Fig. 1.  (a) Comparison of strawberry [O₂] with and without N₂ gas applied at the microelectrode insertion point. The O₂ microelectrode was inserted at the widest point of the strawberry and moved inwards perpendicular towards the central axis. The ANOVA results are given for N₂ gas treatment (N), depth (D) and treatment × depth (N × D) interaction. Levels of significance are **P < 0.01, ***P < 0.001, ****P < 0.0001 and n.s., not significant. Sidak’s test indicated that N₂ gas lowered the [O₂] to 0.2 mm (dashed rectangle box) (P < 0.0001). (b) Strawberry [O₂] profiles from the proximal end longitudinally towards the distal end (○) and from the distal end longitudinally towards the proximal end (▪). The ANOVA results are given for insertion position (I), depth (D) and position × depth (I × D) interaction. Strawberry [O₂] profiles of three colour ripeness groups, white (○), pink () and red (), (c) at the proximal end longitudinally towards the distal end and (d) at the widest point perpendicular towards the central axis. The ANOVA results are given for colour ripeness (C), depth (D) and colour × depth (C × D) interaction. In (c), Sidak’s test indicated that [O₂] of the white strawberries was higher than that of the red strawberries at 8.2 mm (P = 0.03) (dash-lined rectangle box). In (d), [O₂] of the white strawberries was lower than that of the pink strawberries at 1.2 mm (P = 0.04), [O₂] of the white strawberries were higher than those of the red strawberries at 2.7 mm (P = 0.03) and 5.2 mm (P = 0.0008) (dash-lined rectangle boxes). Fruit temperature at the time of measurement was 20.7 ± 0.15°C, in (c) and (d) (n = 12). Error bars are s.e. (n = 3 or 4).
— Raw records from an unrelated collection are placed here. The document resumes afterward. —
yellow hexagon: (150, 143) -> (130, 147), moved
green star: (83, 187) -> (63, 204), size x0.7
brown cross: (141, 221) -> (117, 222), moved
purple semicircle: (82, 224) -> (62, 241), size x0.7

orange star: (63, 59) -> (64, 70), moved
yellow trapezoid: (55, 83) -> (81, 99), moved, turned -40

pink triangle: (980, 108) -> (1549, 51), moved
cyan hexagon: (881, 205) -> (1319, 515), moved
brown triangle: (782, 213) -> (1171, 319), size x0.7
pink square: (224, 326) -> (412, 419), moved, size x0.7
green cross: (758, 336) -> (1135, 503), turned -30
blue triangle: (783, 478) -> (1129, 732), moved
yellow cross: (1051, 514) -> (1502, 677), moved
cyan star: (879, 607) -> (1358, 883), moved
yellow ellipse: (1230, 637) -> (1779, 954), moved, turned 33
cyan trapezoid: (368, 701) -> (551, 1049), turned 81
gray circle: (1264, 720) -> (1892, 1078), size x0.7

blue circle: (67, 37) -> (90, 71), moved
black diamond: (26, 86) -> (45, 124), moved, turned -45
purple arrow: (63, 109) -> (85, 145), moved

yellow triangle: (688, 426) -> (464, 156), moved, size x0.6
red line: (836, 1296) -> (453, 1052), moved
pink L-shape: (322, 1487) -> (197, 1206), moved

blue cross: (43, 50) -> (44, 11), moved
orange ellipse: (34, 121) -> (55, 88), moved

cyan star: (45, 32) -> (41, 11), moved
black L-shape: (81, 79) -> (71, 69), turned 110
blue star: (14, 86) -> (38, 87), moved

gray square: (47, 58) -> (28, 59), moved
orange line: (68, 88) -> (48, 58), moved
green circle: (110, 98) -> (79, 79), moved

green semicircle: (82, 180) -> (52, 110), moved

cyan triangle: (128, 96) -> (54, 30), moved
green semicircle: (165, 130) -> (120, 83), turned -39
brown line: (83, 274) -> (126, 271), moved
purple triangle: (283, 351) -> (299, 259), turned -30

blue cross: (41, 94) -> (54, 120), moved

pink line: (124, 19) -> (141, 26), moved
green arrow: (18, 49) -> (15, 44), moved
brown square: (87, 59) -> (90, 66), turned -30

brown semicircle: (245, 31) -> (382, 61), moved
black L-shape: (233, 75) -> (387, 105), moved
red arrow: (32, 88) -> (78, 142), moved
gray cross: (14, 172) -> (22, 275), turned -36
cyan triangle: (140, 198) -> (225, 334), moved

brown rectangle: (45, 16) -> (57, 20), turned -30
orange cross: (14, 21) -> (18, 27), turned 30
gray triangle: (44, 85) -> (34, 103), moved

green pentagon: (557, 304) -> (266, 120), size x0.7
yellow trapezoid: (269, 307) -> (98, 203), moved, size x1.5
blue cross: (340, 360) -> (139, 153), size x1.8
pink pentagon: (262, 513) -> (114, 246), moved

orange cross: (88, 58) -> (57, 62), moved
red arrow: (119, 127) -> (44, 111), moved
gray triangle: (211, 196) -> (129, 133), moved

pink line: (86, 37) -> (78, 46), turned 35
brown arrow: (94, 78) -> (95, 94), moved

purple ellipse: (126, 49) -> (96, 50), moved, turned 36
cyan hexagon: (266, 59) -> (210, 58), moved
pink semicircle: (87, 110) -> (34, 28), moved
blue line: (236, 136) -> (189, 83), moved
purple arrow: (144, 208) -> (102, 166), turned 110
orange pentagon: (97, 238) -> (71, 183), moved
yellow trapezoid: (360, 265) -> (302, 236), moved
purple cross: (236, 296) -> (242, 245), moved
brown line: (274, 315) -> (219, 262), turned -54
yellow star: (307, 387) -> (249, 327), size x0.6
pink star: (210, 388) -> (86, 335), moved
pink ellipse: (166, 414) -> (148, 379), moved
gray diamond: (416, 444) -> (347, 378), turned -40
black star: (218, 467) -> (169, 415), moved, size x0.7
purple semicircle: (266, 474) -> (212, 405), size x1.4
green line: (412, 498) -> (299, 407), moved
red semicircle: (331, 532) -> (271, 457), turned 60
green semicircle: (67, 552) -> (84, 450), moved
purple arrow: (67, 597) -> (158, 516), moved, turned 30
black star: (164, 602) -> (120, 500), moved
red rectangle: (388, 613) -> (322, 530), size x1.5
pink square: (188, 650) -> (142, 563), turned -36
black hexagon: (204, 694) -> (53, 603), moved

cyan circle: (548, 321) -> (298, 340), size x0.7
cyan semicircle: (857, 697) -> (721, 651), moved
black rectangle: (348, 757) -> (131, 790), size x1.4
Insets: arrows indicate the approximate insertion positions of the microelectrode.

Fig. 2.  (a) Comparison of blueberry [O₂] profiles with and without N₂ gas applied at the microelectrode insertion point. The O₂ microelectrode was inserted at the equator and moved inwards perpendicular towards the central axis. The ANOVA results are given for N₂ gas treatment (N), depth (D) and treatment × depth (N × D) interaction. Levels of significance are *P < 0.05, ***P < 0.001 and n.s., not significant. Sidak’s test showed N₂ gas lowered the [O₂] at 0.2 mm (dash-lined rectangle box) (P < 0.0001). (b) Blueberry [O₂] profiles at two positions from the proximal end longitudinally towards the distal end (○) and from the equator perpendicular towards the central axis (▪). The ANOVA results are given for insertion position (I), depth (D) and position × depth (I × D) interaction. Error bars are s.e. (n = 3 or 4). Inset in (b): arrows indicate the approximate insertion locations of the microelectrode.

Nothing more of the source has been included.